**Assignment**
The required result is each line of the entries below containing the string "материалов".

Items from a data source
*** Begin section ***

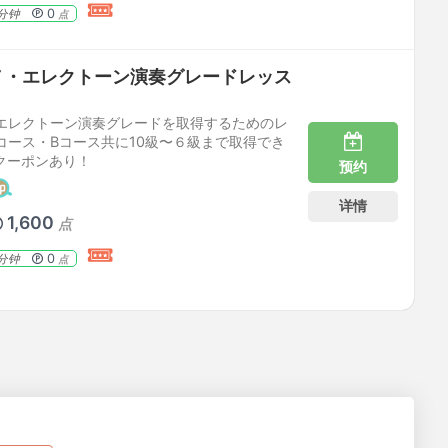
0
分钟
点
ノ・エレクトーン演奏グレードレッス
エレクトーン演奏グレードを取得するためのレ
コース・Bコース共に10級〜６級まで取得でき
fクーポンあり！
预约
详情
1,600
点
0
分钟
点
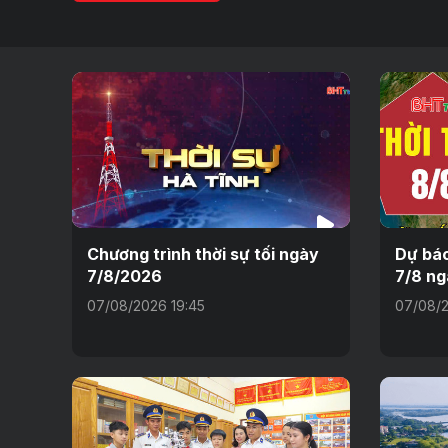
Chương trình thời sự tối ngày
Dự báo
7/8/2026
7/8 ng
07/08/2026 19:45
07/08/2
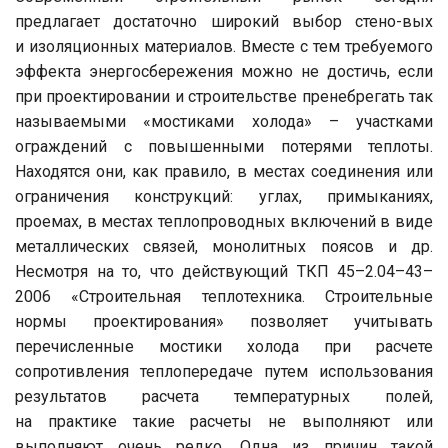
предлагает достаточно широкий выбор стено-вых
и изоляционных материалов. Вместе с тем требуемого
эффекта энергосбережения можно не достичь, если
при проектировании и строительстве пренебрегать так
называемыми «мостиками холода» – участками
ограждений с повышенными потерями теплоты.
Находятся они, как правило, в местах соединения или
ограничения конструкций: углах, примыканиях,
проемах, в местах теплопроводных включений в виде
металлических связей, монолитных поясов и др.
Несмотря на то, что действующий ТКП 45–2.04–43–
2006 «Строительная теплотехника. Строительные
нормы проектирования» позволяет учитывать
перечисленные мостики холода при расчете
сопротивления теплопередаче путем использования
результатов расчета температурных полей,
на практике такие расчеты не выполняют или
выполняют очень редко. Одна из причин такой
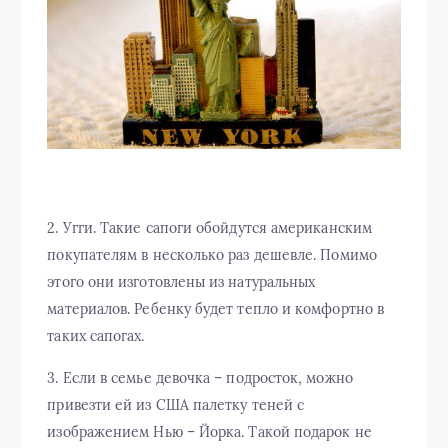
2. Угги. Такие сапоги обойдутся американским
покупателям в несколько раз дешевле. Помимо
этого они изготовлены из натуральных
материалов. Ребенку будет тепло и комфортно в
таких сапогах.
3. Если в семье девочка – подросток, можно
привезти ей из США палетку теней с
изображением Нью – Йорка. Такой подарок не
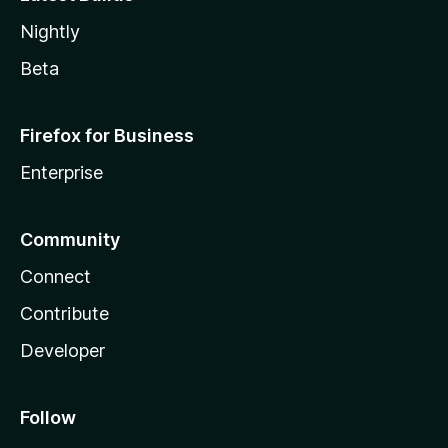
Nightly
Beta
Firefox for Business
Enterprise
Community
Connect
Contribute
Developer
Follow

*** End section ***

**Solution for this problem**
и изоляционных материалов. Вместе с тем требуемого
материалов. Ребенку будет тепло и комфортно в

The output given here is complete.